Viola (Davis) Desmond
November 8, 1946
On this date, Viola Desmond, a successful beautician and businesswoman, was traveling
from Halifax, Nova Scotia to Sydney to deliver orders of her beauty products. Her car
developed a mechanical problem near New Glasgow and the garage mechanic advised
her he would have to order a part and the car would be repaired the next morning. She
decided to catch a movie at the Roseland Theatre
Viola is black, and a segregated theatre doesn’t allow blacks to sit down stairs, only in the
balcony. She purchased a ticket, was given a balcony ticket and not realizing the theatre
was segregated sat in the lower section. The usher told Viola that she had an upstairs
ticket and was asked to move upstairs. Viola went to the ticket office and asked for a
down stairs ticket, she was told “We don’t sell downstairs tickets to you people”. Viola
returned to her seat. In spite of maintaining that she had offered to purchase the correct
ticket and was doing no wrong, she was eventually physically and forcefully removed by
the theatre manager and a policeman. (Viola stood 4ft. 11in. tall and weighed less than
100 pounds). She was arrested, and after spending the night in jail was taken before a
judge in the morning. (9 November)
Viola was convicted of defrauding the government of 1 cent.

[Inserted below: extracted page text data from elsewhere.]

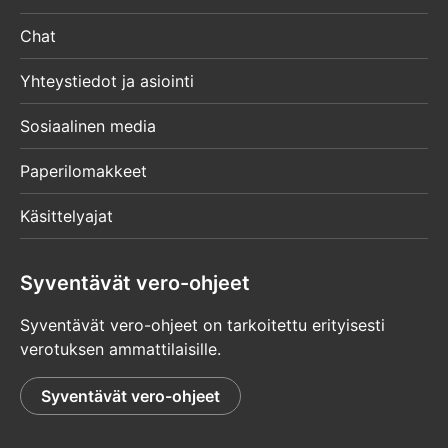
Chat
Yhteystiedot ja asiointi
Sosiaalinen media
Paperilomakkeet
Käsittelyajat
Syventävät vero-ohjeet
Syventävät vero-ohjeet on tarkoitettu erityisesti
verotuksen ammattilaisille.
Syventävät vero-ohjeet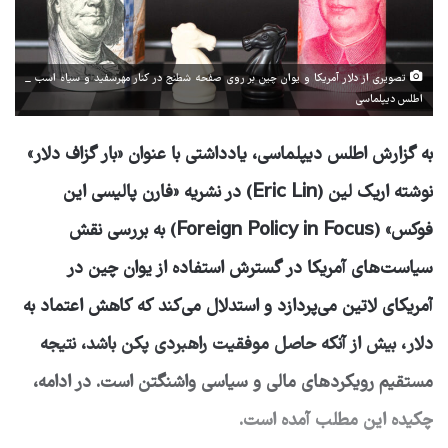
تصویری از دلار آمریکا و یوان چین بر روی صفحه شطنج در کنار مهرسفید و سیاه اسب _
اطلس دیپلماسی
به گزارش اطلس دیپلماسی، یادداشتی با عنوان «بار گزاف دلار»
نوشته اریک لین (Eric Lin) در نشریه «فارن پالیسی این
فوکس» (Foreign Policy in Focus) به بررسی نقش
سیاست‌های آمریکا در گسترش استفاده از یوان چین در
آمریکای لاتین می‌پردازد و استدلال می‌کند که کاهش اعتماد به
دلار، بیش از آنکه حاصل موفقیت راهبردی پکن باشد، نتیجه
مستقیم رویکردهای مالی و سیاسی واشنگتن است. در ادامه،
چکیده این مطلب آمده است.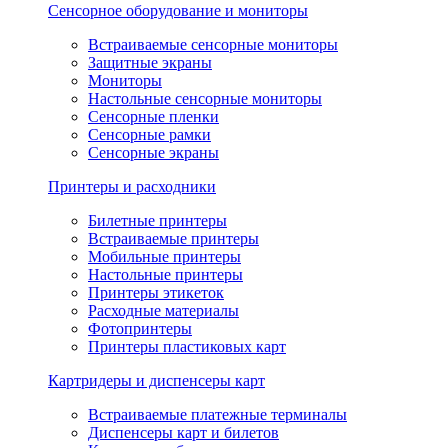
Сенсорное оборудование и мониторы
Встраиваемые сенсорные мониторы
Защитные экраны
Мониторы
Настольные сенсорные мониторы
Сенсорные пленки
Сенсорные рамки
Сенсорные экраны
Принтеры и расходники
Билетные принтеры
Встраиваемые принтеры
Мобильные принтеры
Настольные принтеры
Принтеры этикеток
Расходные материалы
Фотопринтеры
Принтеры пластиковых карт
Картридеры и диспенсеры карт
Встраиваемые платежные терминалы
Диспенсеры карт и билетов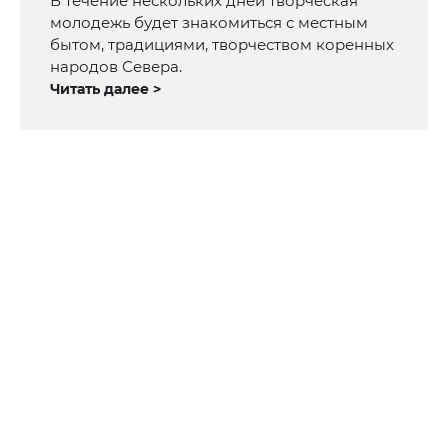
В течение нескольких дней творческая
молодежь будет знакомиться с местным
бытом, традициями, творчеством коренных
народов Севера.
Читать далее >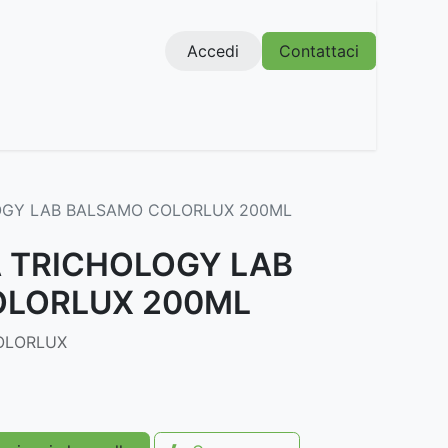
Accedi
Contattaci
OGY LAB BALSAMO COLORLUX 200ML
 TRICHOLOGY LAB
OLORLUX 200ML
OLORLUX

This was the difference in
the Provincial Amusement tax of 2¢ on the upstairs tickets and 3¢ for lower floor. Viola
was fined 20 dollars and 6 dollars court cost or 30 days in jail. She paid the $26.00 and
returned back home to Halifax. There was no mention made of race or the segregation
of the theatre during her trial.
Viola’s injuries were examined by her family doctor, Dr. Waddell. She was advised by her
father that she should appeal her conviction. The recently formed Nova Scotia Association
for the Advancement of Colored People (N.S.A.A.C.P.) took up her case and a lawyer
was hired. The appeal was denied by Supreme Court Justice M.B. Archibald and was
then put before the full bench of the Supreme Court of Nova Scotia. The full court upheld
Justice Archibald’s decision. The denial was due to the appeal process used and a late
filing of the same. Again no mention was made during the appeal trials that the case was
about racism. However, one of the justices, Justice W. L. Hall, did comment:
“One wonders if the manager of the theatre who laid the complaint was
so zealous because of a bona fide belief that an attempt to defraud the
Province of Nova Scotia of the sum of one cent, or was it a surreptitious
endeavor to enforce a Jim Crow rule by misuse of a public statute”.
Her lawyer, F. W. Bissett did not bill for his work.